Les noms des enfants sélectionnés, inscrits sur des bâtonnets d’ivoire, étaient tirés de l’Urne Dorée, et le nom choisi était transmis au gouvernement central pour approbation finale. Historiquement, les 9e, 13e et 14e dalaï-lama ont été exemptés du tirage au sort par une autorisation spéciale du gouvernement central, tandis que les 10e, 11e et 12e dalaï-lama ont été reconnus par la cérémonie du tirage au sort de l’urne d’or. Dans tous les cas, la confirmation finale est venue du gouvernement central. Et il n’y a jamais eu de cas où la décision ait été prise uniquement par l’individu réincarné.
Même dans les cas où un seul candidat était identifié, l’exemption du tirage au sort nécessitait toujours l’approbation formelle des autorités centrales. Prédécesseur de l’actuel, le 13e dalaï-lama avait sollicité le soutien des Britanniques et des Russes, expulsé les troupes du gouvernement central, et s’était dangereusement rapproché du séparatisme. Malgré ces terribles antécédents, la reconnaissance du 14e dalaï-lama fut néanmoins décidée en 1940, grâce à la participation de représentants envoyés par le gouvernement central.
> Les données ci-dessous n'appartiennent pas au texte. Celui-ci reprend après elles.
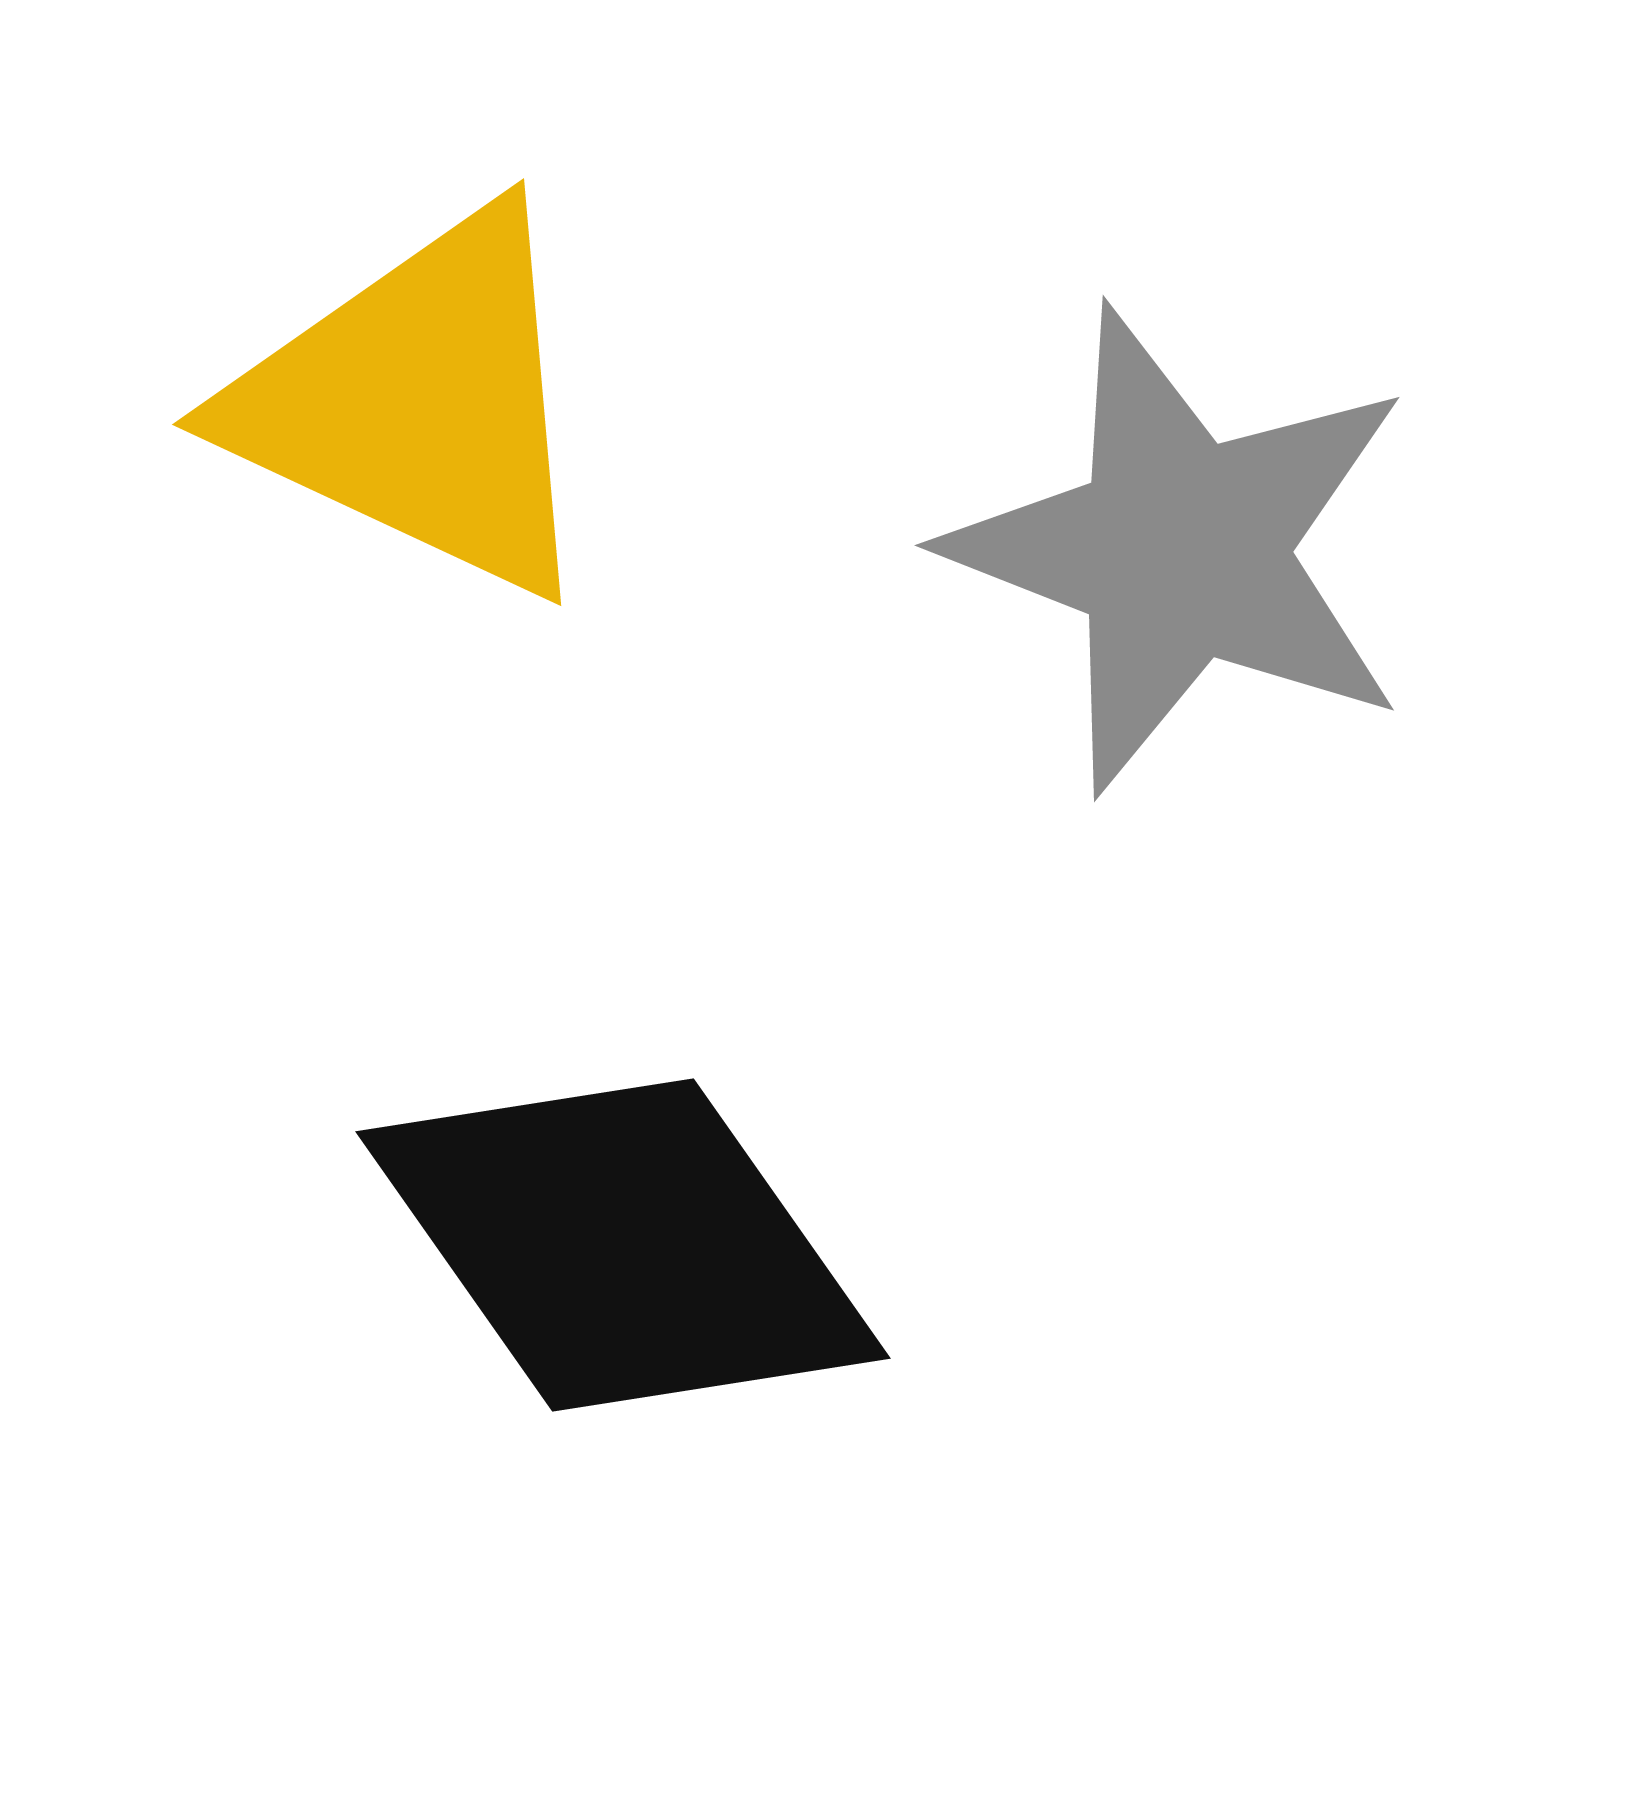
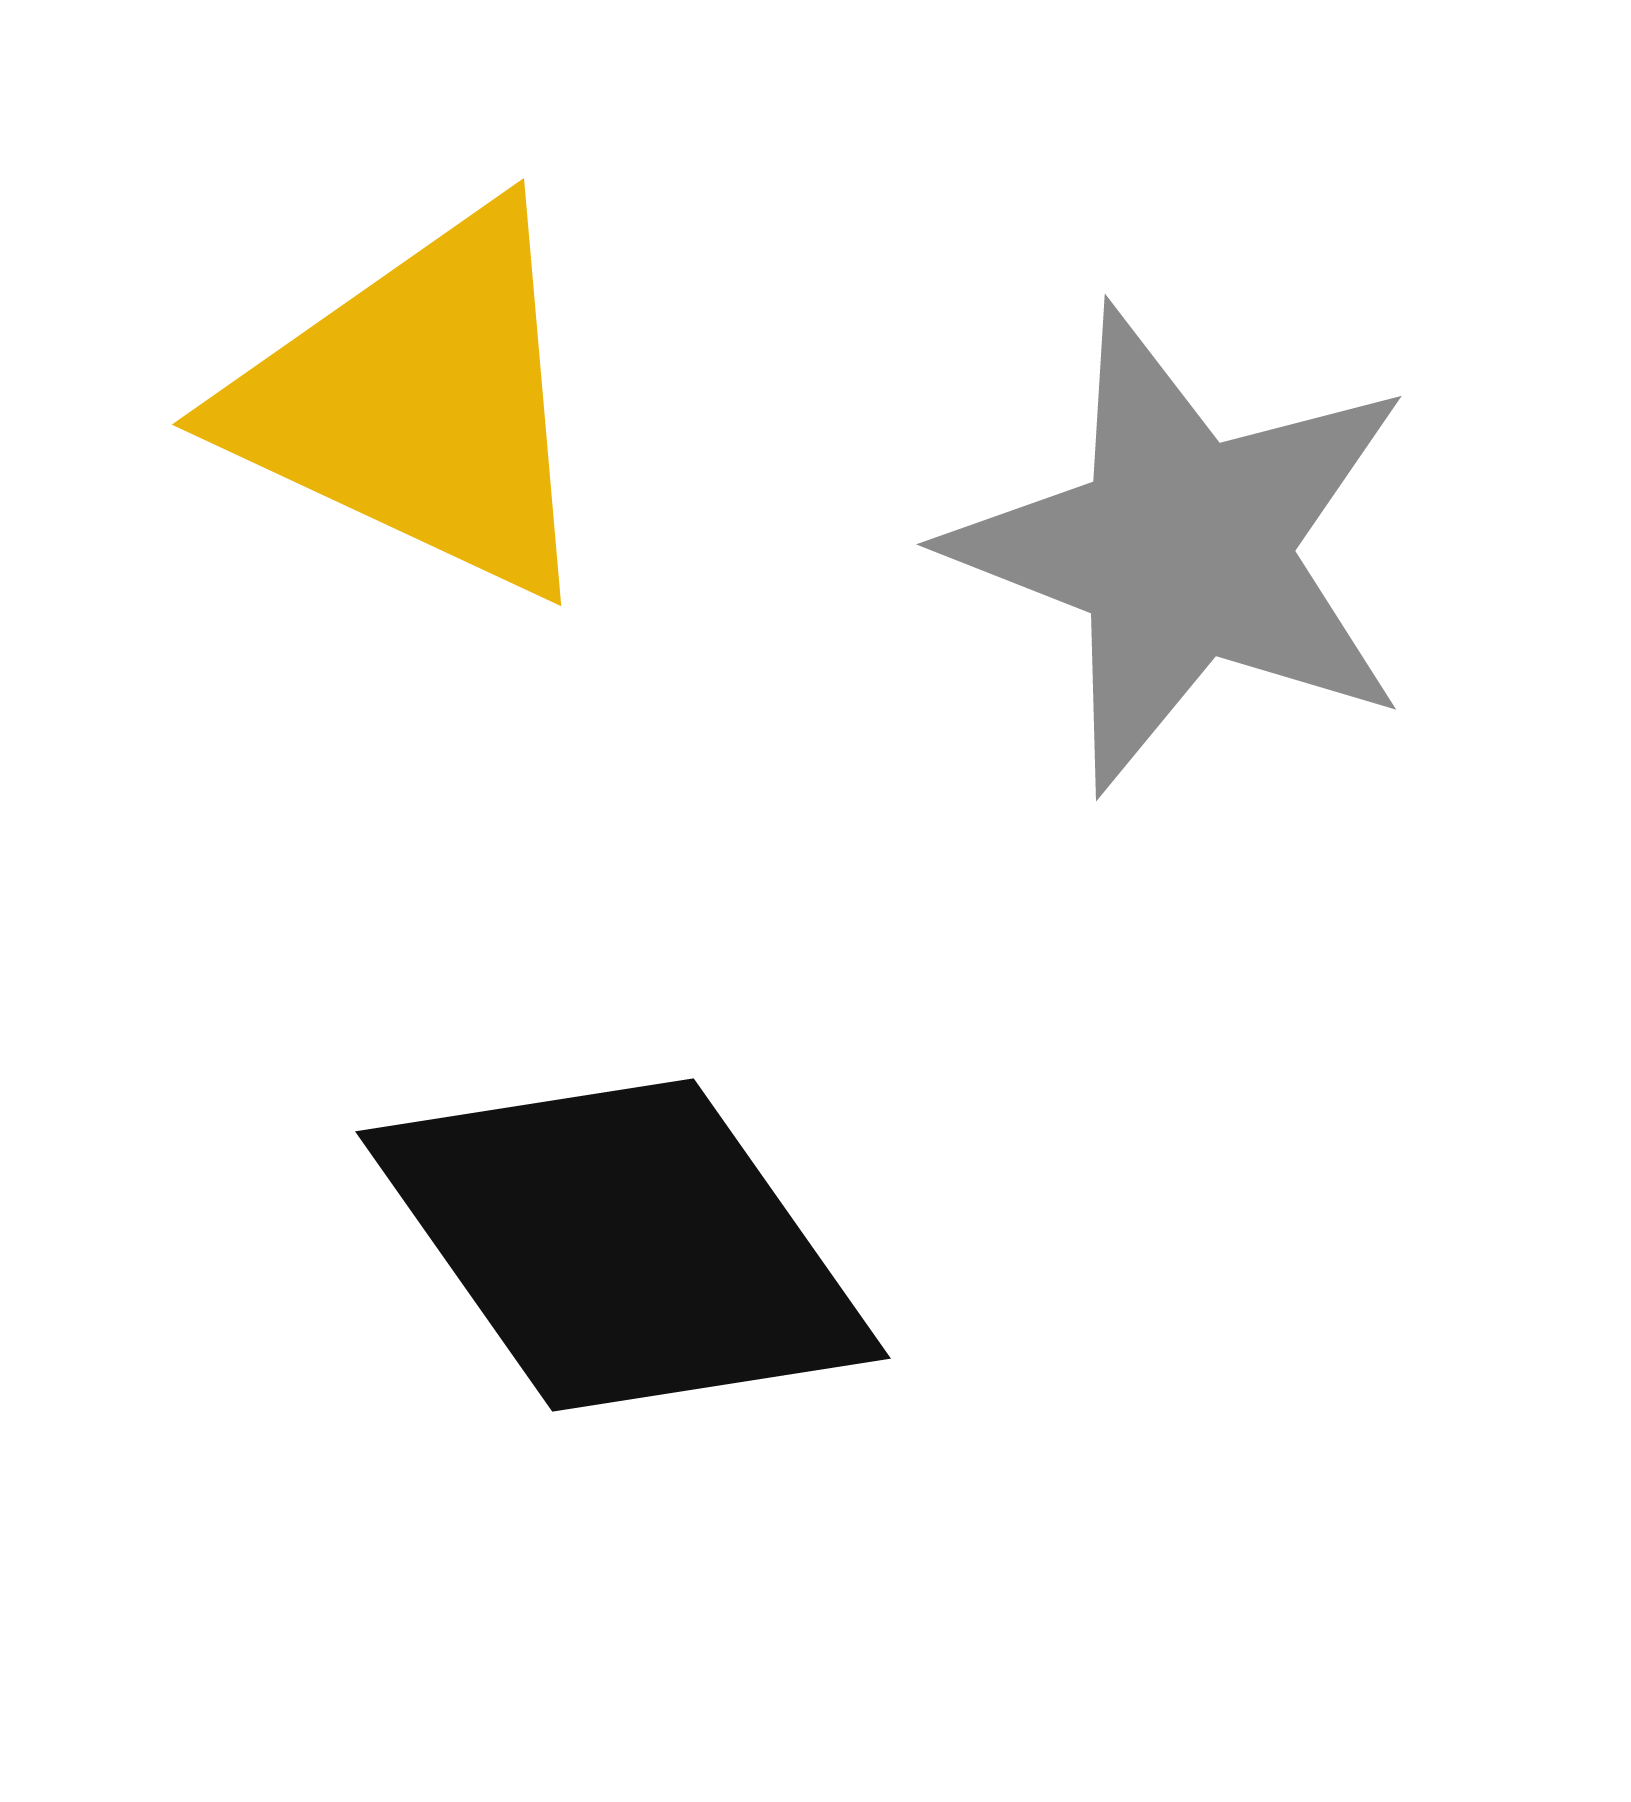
gray star: moved 2 px right, 1 px up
Pourtant, depuis plusieurs années, le 14e dalaï-lama a multiplié les déclarations contradictoires concernant sa potentielle réincarnation. Il a notamment déclaré que la prochaine réincarnation pourrait se produire dans le « monde libre », qu’elle pourrait être une femme, qu’elle pourrait même être une abeille, que le système de réincarnation pourrait être supprimé, que la réincarnation est une affaire purement interne et qu’elle sera décidée par lui-même.
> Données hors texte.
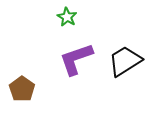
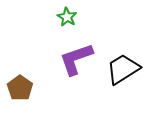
black trapezoid: moved 2 px left, 8 px down
brown pentagon: moved 2 px left, 1 px up
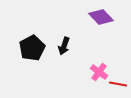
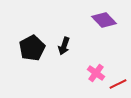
purple diamond: moved 3 px right, 3 px down
pink cross: moved 3 px left, 1 px down
red line: rotated 36 degrees counterclockwise
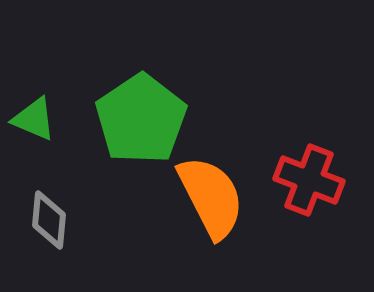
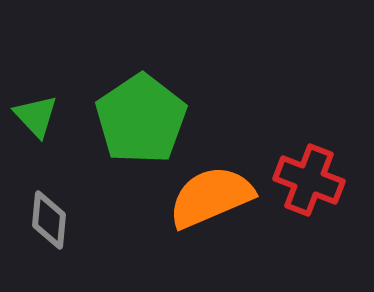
green triangle: moved 2 px right, 3 px up; rotated 24 degrees clockwise
orange semicircle: rotated 86 degrees counterclockwise
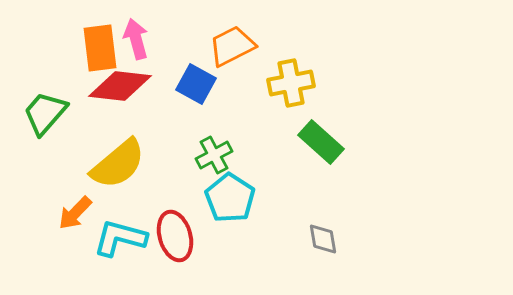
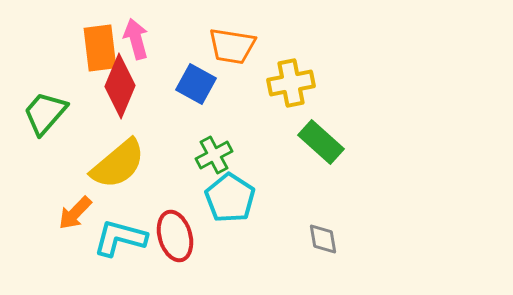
orange trapezoid: rotated 144 degrees counterclockwise
red diamond: rotated 74 degrees counterclockwise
Selon M. Zhai Xiang, membre de l’Association nationale du patrimoine culturel de Chine, « ces remarques contredisent fondamentalement les rituels et les normes séculaires établis au sein du bouddhisme tibétain. La réincarnation ne le concerne certainement pas personnellement ; elle reflète une synthèse plus large de la souveraineté nationale, de l’autorité de l’État, de la tradition religieuse et de la confiance spirituelle du peuple tibétain ».
C’est cette tradition ancestrale que le gouvernement de la République populaire de Chine entend faire appliquer. Respectueux des usages consacrés par la tradition, il mène une politique fondée sur la liberté de croyance religieuse, et il protège la coutume tibétaine de la réincarnation des Bouddhas vivants. C’est pourquoi la prochaine réincarnation du dalaï-lama doit suivre un processus de recherche et d’identification sur le sol chinois, de tirage au sort dans l’Urne d’Or, et enfin d’approbation par le gouvernement de la République populaire de Chine, conformément aux rituels religieux, aux conventions historiques et aux lois en vigueur sur le territoire chinois.
*BRUNO GUIGUE est chercheur en philosophie politique et professeur invité à l’École de marxisme de l’Université normale de la Chine du Sud (Guangzhou).